I am trying to set up a CloudFront distribution which caches all resources except for HTML files while enforcing clean URLs through a CloudFront Function. However, it seems like my current setup is caching HTML files as well. I would like to understand why and how to fix it.
I have defined two cache behaviors in my distribution: one with an *.html
path pattern and the Managed-CachingDisabled
policy, and another default behavior (*
) with the Managed-CachingOptimized
policy.
This is what the behaviors look like in my CloudFromation template:
DefaultCacheBehavior:
TargetOriginId: s3origin
CachePolicyId: 658327ea-f89d-4fab-a63d-7e88639e58f6 # CachingOptimized
ViewerProtocolPolicy: redirect-to-https
AllowedMethods: [GET, HEAD, OPTIONS]
CachedMethods: [GET, HEAD, OPTIONS]
Compress: true
FunctionAssociations:
- EventType: viewer-request
FunctionARN: !GetAtt RedirectFunction.Outputs.FunctionArn
CacheBehaviors:
- PathPattern: '*.html'
TargetOriginId: s3origin
CachePolicyId: 4135ea2d-6df8-44a3-9df3-4b5a84be39ad # CachingDisabled
ViewerProtocolPolicy: redirect-to-https
AllowedMethods: [GET, HEAD, OPTIONS]
CachedMethods: [GET, HEAD, OPTIONS]
Compress: true
FunctionAssociations:
- EventType: viewer-request
FunctionARN: !GetAtt RedirectFunction.Outputs.FunctionArn
Both behaviors also have a CloudFront Function associated with them at the viewer-request
stage, which enforces "clean URLs" by loading an "index.html" file from any path ending in a trailing slash, and redirecting any "unclean URLs" to this path.
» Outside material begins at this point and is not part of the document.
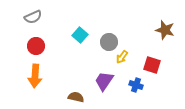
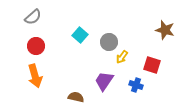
gray semicircle: rotated 18 degrees counterclockwise
orange arrow: rotated 20 degrees counterclockwise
This function looks like this:
var indexDocument = 'index.html';
function redirect(uri) {
return {
statusCode: 301,
statusDescription: 'Moved Permanently',
headers: { location: { value: uri } },
};
}
function handler(event) {
var request = event.request;
var uri = request.uri || '/';
if (uri.endsWith('/')) {
// add index document and return properly-formatted requests
request.uri = uri + indexDocument;
return request;
}
if (uri.endsWith('/' + indexDocument)) {
// trim index document
return redirect(uri.slice(0, -indexDocument.length));
}
if (!request.uri.includes('.')) {
// add trailing slash
return redirect(uri + '/');
}
return request;
}
I haven't been able to find any documentation on this, but I have to guess that CloudFront is picking a cache behavior based on the initial user request, which is a clean URL without a .html
extension, and not the origin request returned by my CloudFront function, which adds the index.html
document to the request.
If this is true, how can I specify different cache behaviors for HTML files while using clean URL redirects? If this isn't the case, why might my distribution be caching HTML files?
I realized that I was confusing CloudFront caches (caching files on edge locations) with client caches controlled by the Cache-Control
HTTP header. The only way to set the latter is by modifying the headers of the S3 objects. That is what I actually wanted.
It is also possible to exclude HTML files from the edge caches, while enforcing Clean URLs, with the following behaviors:
DefaultCacheBehavior:
TargetOriginId: s3origin
CachePolicyId: 4135ea2d-6df8-44a3-9df3-4b5a84be39ad # CachingDisabled
ViewerProtocolPolicy: redirect-to-https
CacheBehaviors:
- PathPattern: '*.html'
TargetOriginId: s3origin
CachePolicyId: 4135ea2d-6df8-44a3-9df3-4b5a84be39ad # CachingDisabled
ViewerProtocolPolicy: redirect-to-https
- PathPattern: '*.*'
TargetOriginId: s3origin
CachePolicyId: 658327ea-f89d-4fab-a63d-7e88639e58f6 # CachingOptimized
ViewerProtocolPolicy: redirect-to-https
But after realizing my mistake, I'm not sure if this is ever useful / desirable.